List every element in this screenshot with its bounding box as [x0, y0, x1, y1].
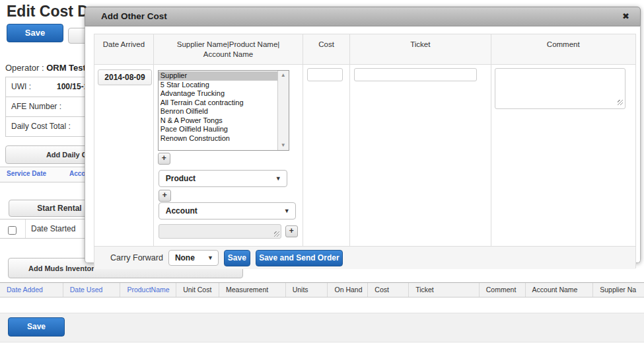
product-select-value: Product: [166, 174, 196, 183]
muds-header-measurement: Measurement: [219, 283, 285, 297]
other-cost-table: Date Arrived Supplier Name|Product Name|…: [94, 34, 636, 268]
muds-header-account-name: Account Name: [525, 283, 593, 297]
col-date-arrived: Date Arrived: [94, 34, 153, 64]
operator-label: Operator :: [5, 63, 44, 73]
supplier-option[interactable]: Pace Oilfield Hauling: [159, 125, 278, 134]
muds-header-cost: Cost: [367, 283, 408, 297]
col-comment: Comment: [491, 34, 635, 64]
account-select[interactable]: Account ▼: [159, 202, 296, 219]
muds-header-comment: Comment: [479, 283, 525, 297]
carry-forward-label: Carry Forward: [110, 253, 163, 262]
muds-header-unit-cost: Unit Cost: [176, 283, 219, 297]
date-arrived-input[interactable]: 2014-08-09: [98, 69, 152, 85]
cost-cell: [303, 65, 349, 246]
muds-header-date-used[interactable]: Date Used: [63, 283, 120, 297]
supplier-option[interactable]: Renown Construction: [159, 134, 278, 143]
chevron-down-icon: ▼: [275, 175, 281, 182]
add-product-button[interactable]: +: [159, 190, 171, 202]
scroll-up-icon[interactable]: ▲: [278, 71, 289, 80]
supplier-listbox[interactable]: Supplier 5 Star Locating Advantage Truck…: [158, 70, 289, 151]
cost-input[interactable]: [307, 68, 343, 81]
afe-label: AFE Number :: [11, 102, 61, 111]
save-button-top[interactable]: Save: [7, 24, 63, 42]
close-icon[interactable]: ✖: [622, 11, 629, 21]
date-started-label: Date Started: [31, 224, 75, 233]
product-select[interactable]: Product ▼: [159, 170, 287, 187]
muds-header-ticket: Ticket: [408, 283, 479, 297]
supplier-options: Supplier 5 Star Locating Advantage Truck…: [159, 71, 278, 150]
modal-save-button[interactable]: Save: [224, 250, 250, 266]
supplier-option[interactable]: Advantage Trucking: [159, 89, 278, 99]
page-footer-bar: [0, 313, 644, 342]
account-select-value: Account: [166, 206, 197, 216]
ticket-input[interactable]: [354, 68, 477, 81]
supplier-option[interactable]: All Terrain Cat contracting: [159, 99, 278, 108]
supplier-option[interactable]: Benron Oilfield: [159, 107, 278, 116]
save-and-send-order-button[interactable]: Save and Send Order: [256, 250, 343, 266]
operator-line: Operator : ORM Test Dr: [5, 63, 98, 73]
daily-cost-label: Daily Cost Total :: [11, 122, 71, 131]
supplier-option[interactable]: 5 Star Locating: [159, 81, 278, 90]
app-canvas: Edit Cost De Save Operator : ORM Test Dr…: [0, 0, 644, 357]
save-button-bottom[interactable]: Save: [8, 317, 65, 337]
muds-header-product-name[interactable]: ProductName: [120, 283, 176, 297]
supplier-option[interactable]: Supplier: [159, 71, 278, 81]
uwi-label: UWI :: [11, 82, 31, 91]
add-supplier-button[interactable]: +: [158, 153, 170, 165]
muds-header-date-added[interactable]: Date Added: [0, 283, 63, 297]
service-date-header[interactable]: Service Date: [7, 170, 46, 177]
uwi-value: 100/15-1: [57, 77, 88, 97]
col-supplier-line1: Supplier Name|Product Name|: [154, 40, 303, 50]
resize-handle-icon[interactable]: [274, 231, 279, 237]
listbox-scrollbar[interactable]: ▲ ▼: [277, 71, 289, 150]
carry-forward-select[interactable]: None ▼: [168, 250, 219, 266]
muds-table-header: Date Added Date Used ProductName Unit Co…: [0, 282, 644, 298]
muds-header-on-hand: On Hand: [327, 283, 367, 297]
comment-textarea[interactable]: [495, 68, 626, 109]
resize-handle-icon[interactable]: [618, 100, 623, 105]
supplier-cell: Supplier 5 Star Locating Advantage Truck…: [153, 65, 303, 246]
add-account-button[interactable]: +: [285, 225, 298, 237]
col-cost: Cost: [303, 34, 349, 64]
add-other-cost-dialog: Add Other Cost ✖ Date Arrived Supplier N…: [85, 7, 641, 263]
chevron-down-icon: ▼: [207, 255, 213, 261]
chevron-down-icon: ▼: [284, 208, 290, 214]
supplier-option[interactable]: N & A Power Tongs: [159, 116, 278, 126]
muds-header-units: Units: [285, 283, 328, 297]
account-note-textarea[interactable]: [159, 224, 281, 239]
other-cost-table-header: Date Arrived Supplier Name|Product Name|…: [94, 34, 635, 65]
date-started-checkbox[interactable]: [8, 226, 17, 235]
col-ticket: Ticket: [349, 34, 490, 64]
date-arrived-cell: 2014-08-09: [94, 65, 153, 246]
carry-forward-value: None: [175, 253, 195, 262]
dialog-footer: Carry Forward None ▼ Save Save and Send …: [94, 246, 635, 269]
rental-checkbox-cell: [0, 219, 26, 238]
page-title: Edit Cost De: [7, 3, 97, 20]
scroll-down-icon[interactable]: ▼: [278, 141, 289, 150]
comment-cell: [491, 65, 635, 246]
col-supplier-line2: Account Name: [154, 50, 303, 60]
dialog-body: Date Arrived Supplier Name|Product Name|…: [85, 26, 641, 263]
other-cost-entry-row: 2014-08-09 Supplier 5 Star Locating Adva…: [94, 65, 635, 246]
col-supplier-product-account: Supplier Name|Product Name| Account Name: [153, 34, 303, 64]
ticket-cell: [349, 65, 490, 246]
muds-header-supplier-name: Supplier Na: [592, 283, 644, 297]
dialog-title: Add Other Cost: [101, 11, 167, 21]
dialog-titlebar[interactable]: Add Other Cost ✖: [85, 7, 641, 26]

== How to complete this task ==
Exactly as they appear above, give the records again, without their pictures.

== Reply to the exercise ==
List every element in this screenshot with its bounding box as [x0, y0, x1, y1].
product-select-value: Product: [166, 174, 196, 183]
muds-header-measurement: Measurement: [219, 283, 285, 297]
other-cost-table: Date Arrived Supplier Name|Product Name|…: [94, 34, 636, 268]
muds-header-account-name: Account Name: [525, 283, 593, 297]
col-date-arrived: Date Arrived: [94, 34, 153, 64]
operator-label: Operator :: [5, 63, 44, 73]
supplier-option[interactable]: Pace Oilfield Hauling: [159, 125, 278, 134]
muds-header-cost: Cost: [367, 283, 408, 297]
col-comment: Comment: [491, 34, 635, 64]
account-select[interactable]: Account ▼: [159, 202, 296, 219]
muds-header-comment: Comment: [479, 283, 525, 297]
carry-forward-label: Carry Forward: [110, 253, 163, 262]
muds-header-unit-cost: Unit Cost: [176, 283, 219, 297]
date-arrived-input[interactable]: 2014-08-09: [98, 69, 152, 85]
cost-cell: [303, 65, 349, 246]
muds-header-date-used[interactable]: Date Used: [63, 283, 120, 297]
supplier-option[interactable]: Renown Construction: [159, 134, 278, 143]
chevron-down-icon: ▼: [275, 175, 281, 182]
add-product-button[interactable]: +: [159, 190, 171, 202]
scroll-up-icon[interactable]: ▲: [278, 71, 289, 80]
supplier-listbox[interactable]: Supplier 5 Star Locating Advantage Truck…: [158, 70, 289, 151]
cost-input[interactable]: [307, 68, 343, 81]
afe-label: AFE Number :: [11, 102, 61, 111]
save-button-top[interactable]: Save: [7, 24, 63, 42]
close-icon[interactable]: ✖: [622, 11, 629, 21]
date-started-label: Date Started: [31, 224, 75, 233]
product-select[interactable]: Product ▼: [159, 170, 287, 187]
muds-header-ticket: Ticket: [408, 283, 479, 297]
supplier-options: Supplier 5 Star Locating Advantage Truck…: [159, 71, 278, 150]
modal-save-button[interactable]: Save: [224, 250, 250, 266]
supplier-option[interactable]: Advantage Trucking: [159, 89, 278, 99]
page-footer-bar: [0, 313, 644, 342]
account-select-value: Account: [166, 206, 197, 216]
ticket-input[interactable]: [354, 68, 477, 81]
supplier-option[interactable]: All Terrain Cat contracting: [159, 99, 278, 108]
supplier-option[interactable]: Benron Oilfield: [159, 107, 278, 116]
save-and-send-order-button[interactable]: Save and Send Order: [256, 250, 343, 266]
operator-line: Operator : ORM Test Dr: [5, 63, 98, 73]
daily-cost-label: Daily Cost Total :: [11, 122, 71, 131]
supplier-option[interactable]: 5 Star Locating: [159, 81, 278, 90]
app-canvas: Edit Cost De Save Operator : ORM Test Dr…: [0, 0, 644, 357]
save-button-bottom[interactable]: Save: [8, 317, 65, 337]
muds-header-product-name[interactable]: ProductName: [120, 283, 176, 297]
supplier-option[interactable]: Supplier: [159, 71, 278, 81]
uwi-label: UWI :: [11, 82, 31, 91]
add-supplier-button[interactable]: +: [158, 153, 170, 165]
muds-header-date-added[interactable]: Date Added: [0, 283, 63, 297]
service-date-header[interactable]: Service Date: [7, 170, 46, 177]
uwi-value: 100/15-1: [57, 77, 88, 97]
col-supplier-line1: Supplier Name|Product Name|: [154, 40, 303, 50]
resize-handle-icon[interactable]: [274, 231, 279, 237]
listbox-scrollbar[interactable]: ▲ ▼: [277, 71, 289, 150]
carry-forward-select[interactable]: None ▼: [168, 250, 219, 266]
muds-table-header: Date Added Date Used ProductName Unit Co…: [0, 282, 644, 298]
muds-header-on-hand: On Hand: [327, 283, 367, 297]
comment-textarea[interactable]: [495, 68, 626, 109]
resize-handle-icon[interactable]: [618, 100, 623, 105]
supplier-cell: Supplier 5 Star Locating Advantage Truck…: [153, 65, 303, 246]
add-account-button[interactable]: +: [285, 225, 298, 237]
col-cost: Cost: [303, 34, 349, 64]
add-other-cost-dialog: Add Other Cost ✖ Date Arrived Supplier N…: [85, 7, 641, 263]
chevron-down-icon: ▼: [207, 255, 213, 261]
chevron-down-icon: ▼: [284, 208, 290, 214]
supplier-option[interactable]: N & A Power Tongs: [159, 116, 278, 126]
muds-header-units: Units: [285, 283, 328, 297]
account-note-textarea[interactable]: [159, 224, 281, 239]
other-cost-table-header: Date Arrived Supplier Name|Product Name|…: [94, 34, 635, 65]
date-started-checkbox[interactable]: [8, 226, 17, 235]
col-ticket: Ticket: [349, 34, 490, 64]
date-arrived-cell: 2014-08-09: [94, 65, 153, 246]
carry-forward-value: None: [175, 253, 195, 262]
dialog-footer: Carry Forward None ▼ Save Save and Send …: [94, 246, 635, 269]
rental-checkbox-cell: [0, 219, 26, 238]
page-title: Edit Cost De: [7, 3, 97, 20]
scroll-down-icon[interactable]: ▼: [278, 141, 289, 150]
comment-cell: [491, 65, 635, 246]
col-supplier-line2: Account Name: [154, 50, 303, 60]
dialog-body: Date Arrived Supplier Name|Product Name|…: [85, 26, 641, 263]
other-cost-entry-row: 2014-08-09 Supplier 5 Star Locating Adva…: [94, 65, 635, 246]
col-supplier-product-account: Supplier Name|Product Name| Account Name: [153, 34, 303, 64]
ticket-cell: [349, 65, 490, 246]
muds-header-supplier-name: Supplier Na: [592, 283, 644, 297]
dialog-title: Add Other Cost: [101, 11, 167, 21]
dialog-titlebar[interactable]: Add Other Cost ✖: [85, 7, 641, 26]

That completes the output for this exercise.